[WHAT THIS TASK INVOLVES]
Using the material below, print the line that contains "This screenshot has height=2088, width=1081.", the line that contains "Task: Click on the Iss. 1 (2014)", and every line in between, exactly and nothing else.

Segment Start: AVAILABLE RECORDS

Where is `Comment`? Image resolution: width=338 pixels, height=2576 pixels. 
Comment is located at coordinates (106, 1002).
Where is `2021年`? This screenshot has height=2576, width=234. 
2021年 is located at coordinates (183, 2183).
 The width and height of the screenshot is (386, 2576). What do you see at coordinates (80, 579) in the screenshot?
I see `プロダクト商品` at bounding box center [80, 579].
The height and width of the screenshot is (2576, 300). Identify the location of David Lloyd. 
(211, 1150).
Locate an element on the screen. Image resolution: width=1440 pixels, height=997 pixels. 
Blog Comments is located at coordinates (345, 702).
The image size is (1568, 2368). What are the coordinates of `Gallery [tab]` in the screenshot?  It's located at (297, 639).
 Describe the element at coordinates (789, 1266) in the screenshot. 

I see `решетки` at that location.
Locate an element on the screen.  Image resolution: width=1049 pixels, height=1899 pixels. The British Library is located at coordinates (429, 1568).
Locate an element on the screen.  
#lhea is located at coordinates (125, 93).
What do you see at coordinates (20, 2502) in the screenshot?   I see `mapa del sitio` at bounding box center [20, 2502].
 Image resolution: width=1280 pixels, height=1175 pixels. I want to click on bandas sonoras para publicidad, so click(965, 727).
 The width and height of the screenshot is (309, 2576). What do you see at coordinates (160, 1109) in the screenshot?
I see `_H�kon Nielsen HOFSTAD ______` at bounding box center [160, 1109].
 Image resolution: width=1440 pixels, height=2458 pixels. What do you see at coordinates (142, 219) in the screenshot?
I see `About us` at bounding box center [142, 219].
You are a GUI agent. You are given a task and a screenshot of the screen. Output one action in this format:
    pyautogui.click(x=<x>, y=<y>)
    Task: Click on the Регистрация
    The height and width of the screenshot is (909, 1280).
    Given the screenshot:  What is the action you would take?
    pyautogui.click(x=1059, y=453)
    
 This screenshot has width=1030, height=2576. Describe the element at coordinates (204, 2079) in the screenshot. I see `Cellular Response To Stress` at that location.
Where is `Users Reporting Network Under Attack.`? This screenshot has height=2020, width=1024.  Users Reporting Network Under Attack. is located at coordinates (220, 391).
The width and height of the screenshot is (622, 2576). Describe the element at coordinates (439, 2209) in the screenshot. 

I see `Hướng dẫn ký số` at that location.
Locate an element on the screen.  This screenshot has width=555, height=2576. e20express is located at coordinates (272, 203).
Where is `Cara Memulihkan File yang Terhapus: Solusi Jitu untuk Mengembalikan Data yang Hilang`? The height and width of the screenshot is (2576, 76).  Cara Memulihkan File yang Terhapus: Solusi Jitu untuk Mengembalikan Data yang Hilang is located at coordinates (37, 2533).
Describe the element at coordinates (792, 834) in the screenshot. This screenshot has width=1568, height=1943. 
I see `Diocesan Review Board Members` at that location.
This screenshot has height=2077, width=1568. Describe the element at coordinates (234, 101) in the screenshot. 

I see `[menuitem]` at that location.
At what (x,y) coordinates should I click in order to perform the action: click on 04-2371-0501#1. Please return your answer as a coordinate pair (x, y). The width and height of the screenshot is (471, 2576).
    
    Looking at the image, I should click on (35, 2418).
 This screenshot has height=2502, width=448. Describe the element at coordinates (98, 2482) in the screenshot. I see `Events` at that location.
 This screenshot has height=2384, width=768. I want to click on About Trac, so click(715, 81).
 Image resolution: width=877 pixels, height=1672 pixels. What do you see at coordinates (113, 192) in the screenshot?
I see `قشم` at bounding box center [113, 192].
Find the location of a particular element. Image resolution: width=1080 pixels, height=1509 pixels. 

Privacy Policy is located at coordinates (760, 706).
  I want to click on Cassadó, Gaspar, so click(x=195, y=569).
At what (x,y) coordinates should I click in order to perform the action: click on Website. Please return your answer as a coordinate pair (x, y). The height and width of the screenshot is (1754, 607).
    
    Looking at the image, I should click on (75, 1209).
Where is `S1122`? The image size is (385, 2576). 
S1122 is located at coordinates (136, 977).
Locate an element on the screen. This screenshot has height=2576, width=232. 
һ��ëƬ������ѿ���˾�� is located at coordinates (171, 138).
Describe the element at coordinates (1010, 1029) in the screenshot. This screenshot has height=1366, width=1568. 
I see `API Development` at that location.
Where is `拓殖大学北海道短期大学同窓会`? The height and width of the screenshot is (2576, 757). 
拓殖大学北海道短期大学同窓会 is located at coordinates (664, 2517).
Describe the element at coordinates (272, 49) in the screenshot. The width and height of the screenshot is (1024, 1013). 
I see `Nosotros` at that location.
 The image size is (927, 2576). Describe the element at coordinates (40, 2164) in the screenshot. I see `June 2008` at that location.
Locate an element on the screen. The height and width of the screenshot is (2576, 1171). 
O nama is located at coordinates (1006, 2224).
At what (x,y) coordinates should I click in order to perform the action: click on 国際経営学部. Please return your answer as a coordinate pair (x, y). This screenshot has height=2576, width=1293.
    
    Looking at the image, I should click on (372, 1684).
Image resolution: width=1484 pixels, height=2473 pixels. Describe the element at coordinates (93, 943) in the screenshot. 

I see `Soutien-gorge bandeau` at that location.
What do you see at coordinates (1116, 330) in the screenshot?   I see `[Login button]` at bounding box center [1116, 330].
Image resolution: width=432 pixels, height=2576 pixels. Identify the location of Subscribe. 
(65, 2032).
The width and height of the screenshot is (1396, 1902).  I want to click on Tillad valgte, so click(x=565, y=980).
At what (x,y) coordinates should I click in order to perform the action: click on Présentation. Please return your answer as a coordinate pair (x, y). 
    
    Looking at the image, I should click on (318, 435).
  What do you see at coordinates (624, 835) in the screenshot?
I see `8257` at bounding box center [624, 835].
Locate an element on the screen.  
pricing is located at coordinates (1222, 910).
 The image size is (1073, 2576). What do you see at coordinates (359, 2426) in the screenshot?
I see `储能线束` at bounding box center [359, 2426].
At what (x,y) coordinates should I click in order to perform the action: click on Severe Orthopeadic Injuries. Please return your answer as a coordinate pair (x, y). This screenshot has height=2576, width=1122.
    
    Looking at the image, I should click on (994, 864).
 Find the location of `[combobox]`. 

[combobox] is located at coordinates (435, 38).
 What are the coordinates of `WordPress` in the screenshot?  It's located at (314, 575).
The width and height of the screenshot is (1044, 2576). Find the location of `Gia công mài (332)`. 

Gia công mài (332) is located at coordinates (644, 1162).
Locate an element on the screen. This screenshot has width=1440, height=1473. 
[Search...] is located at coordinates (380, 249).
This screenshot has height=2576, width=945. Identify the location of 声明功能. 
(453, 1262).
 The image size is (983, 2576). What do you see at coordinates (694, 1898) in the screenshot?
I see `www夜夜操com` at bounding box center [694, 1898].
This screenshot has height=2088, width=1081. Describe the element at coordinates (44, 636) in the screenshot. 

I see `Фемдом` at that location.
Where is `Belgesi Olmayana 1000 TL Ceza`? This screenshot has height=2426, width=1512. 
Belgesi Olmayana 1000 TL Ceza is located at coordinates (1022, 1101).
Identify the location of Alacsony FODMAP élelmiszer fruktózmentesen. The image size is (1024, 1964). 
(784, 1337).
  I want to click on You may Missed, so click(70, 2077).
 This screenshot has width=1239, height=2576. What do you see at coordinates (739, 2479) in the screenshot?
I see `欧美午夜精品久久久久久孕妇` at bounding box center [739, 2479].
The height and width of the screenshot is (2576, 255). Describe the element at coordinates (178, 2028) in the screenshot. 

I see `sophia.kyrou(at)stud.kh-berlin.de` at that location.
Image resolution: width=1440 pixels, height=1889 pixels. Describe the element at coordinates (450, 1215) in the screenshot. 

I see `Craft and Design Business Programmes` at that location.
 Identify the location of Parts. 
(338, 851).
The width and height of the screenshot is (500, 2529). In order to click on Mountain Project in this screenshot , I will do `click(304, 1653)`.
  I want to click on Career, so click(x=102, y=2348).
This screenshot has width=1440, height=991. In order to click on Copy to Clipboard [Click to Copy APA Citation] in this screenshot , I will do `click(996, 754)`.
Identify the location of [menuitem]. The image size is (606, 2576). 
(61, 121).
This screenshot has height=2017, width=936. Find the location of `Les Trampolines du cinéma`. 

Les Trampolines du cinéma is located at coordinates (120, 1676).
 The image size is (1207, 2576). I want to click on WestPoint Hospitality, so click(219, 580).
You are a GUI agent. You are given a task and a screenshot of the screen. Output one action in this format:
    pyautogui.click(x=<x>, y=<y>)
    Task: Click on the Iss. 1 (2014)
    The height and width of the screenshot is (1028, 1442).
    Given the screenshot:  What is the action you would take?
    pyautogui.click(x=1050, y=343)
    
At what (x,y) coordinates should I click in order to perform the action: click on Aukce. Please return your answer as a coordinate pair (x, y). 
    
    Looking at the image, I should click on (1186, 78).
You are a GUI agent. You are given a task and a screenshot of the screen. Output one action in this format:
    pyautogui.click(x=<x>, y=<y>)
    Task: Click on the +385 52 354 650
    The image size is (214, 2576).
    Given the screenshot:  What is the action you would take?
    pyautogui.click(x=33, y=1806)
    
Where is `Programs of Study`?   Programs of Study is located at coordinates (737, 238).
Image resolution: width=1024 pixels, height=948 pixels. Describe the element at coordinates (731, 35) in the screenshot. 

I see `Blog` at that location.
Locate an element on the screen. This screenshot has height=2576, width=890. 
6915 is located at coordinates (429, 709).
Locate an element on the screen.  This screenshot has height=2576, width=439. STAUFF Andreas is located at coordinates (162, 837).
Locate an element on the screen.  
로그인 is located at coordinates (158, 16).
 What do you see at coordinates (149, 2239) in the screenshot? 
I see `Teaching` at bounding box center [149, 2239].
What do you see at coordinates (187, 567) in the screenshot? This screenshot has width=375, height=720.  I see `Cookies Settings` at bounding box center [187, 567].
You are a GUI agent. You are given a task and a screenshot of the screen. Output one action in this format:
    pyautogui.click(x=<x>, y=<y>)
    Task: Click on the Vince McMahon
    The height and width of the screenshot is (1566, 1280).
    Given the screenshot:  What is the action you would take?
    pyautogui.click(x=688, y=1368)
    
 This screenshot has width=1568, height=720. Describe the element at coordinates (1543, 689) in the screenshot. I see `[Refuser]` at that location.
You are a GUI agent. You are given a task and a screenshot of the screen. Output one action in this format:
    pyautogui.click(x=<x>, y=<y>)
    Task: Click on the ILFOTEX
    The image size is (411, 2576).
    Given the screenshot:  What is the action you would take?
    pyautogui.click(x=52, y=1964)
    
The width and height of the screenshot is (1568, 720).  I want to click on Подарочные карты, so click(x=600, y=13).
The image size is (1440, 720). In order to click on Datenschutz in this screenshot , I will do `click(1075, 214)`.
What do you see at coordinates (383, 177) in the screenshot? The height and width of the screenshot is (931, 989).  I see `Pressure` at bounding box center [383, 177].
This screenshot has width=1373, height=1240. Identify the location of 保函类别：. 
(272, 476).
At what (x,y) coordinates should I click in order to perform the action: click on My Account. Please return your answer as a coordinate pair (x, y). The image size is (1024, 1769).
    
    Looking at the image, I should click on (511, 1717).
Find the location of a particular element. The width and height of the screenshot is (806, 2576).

Segment End: AVAILABLE RECORDS

[WRITTEN ANSWER]
This screenshot has height=2088, width=1081. Describe the element at coordinates (44, 636) in the screenshot. 

I see `Фемдом` at that location.
Where is `Belgesi Olmayana 1000 TL Ceza`? This screenshot has height=2426, width=1512. 
Belgesi Olmayana 1000 TL Ceza is located at coordinates (1022, 1101).
Identify the location of Alacsony FODMAP élelmiszer fruktózmentesen. The image size is (1024, 1964). 
(784, 1337).
  I want to click on You may Missed, so click(70, 2077).
 This screenshot has width=1239, height=2576. What do you see at coordinates (739, 2479) in the screenshot?
I see `欧美午夜精品久久久久久孕妇` at bounding box center [739, 2479].
The height and width of the screenshot is (2576, 255). Describe the element at coordinates (178, 2028) in the screenshot. 

I see `sophia.kyrou(at)stud.kh-berlin.de` at that location.
Image resolution: width=1440 pixels, height=1889 pixels. Describe the element at coordinates (450, 1215) in the screenshot. 

I see `Craft and Design Business Programmes` at that location.
 Identify the location of Parts. 
(338, 851).
The width and height of the screenshot is (500, 2529). In order to click on Mountain Project in this screenshot , I will do `click(304, 1653)`.
  I want to click on Career, so click(x=102, y=2348).
This screenshot has width=1440, height=991. In order to click on Copy to Clipboard [Click to Copy APA Citation] in this screenshot , I will do `click(996, 754)`.
Identify the location of [menuitem]. The image size is (606, 2576). 
(61, 121).
This screenshot has height=2017, width=936. Find the location of `Les Trampolines du cinéma`. 

Les Trampolines du cinéma is located at coordinates (120, 1676).
 The image size is (1207, 2576). I want to click on WestPoint Hospitality, so click(219, 580).
You are a GUI agent. You are given a task and a screenshot of the screen. Output one action in this format:
    pyautogui.click(x=<x>, y=<y>)
    Task: Click on the Iss. 1 (2014)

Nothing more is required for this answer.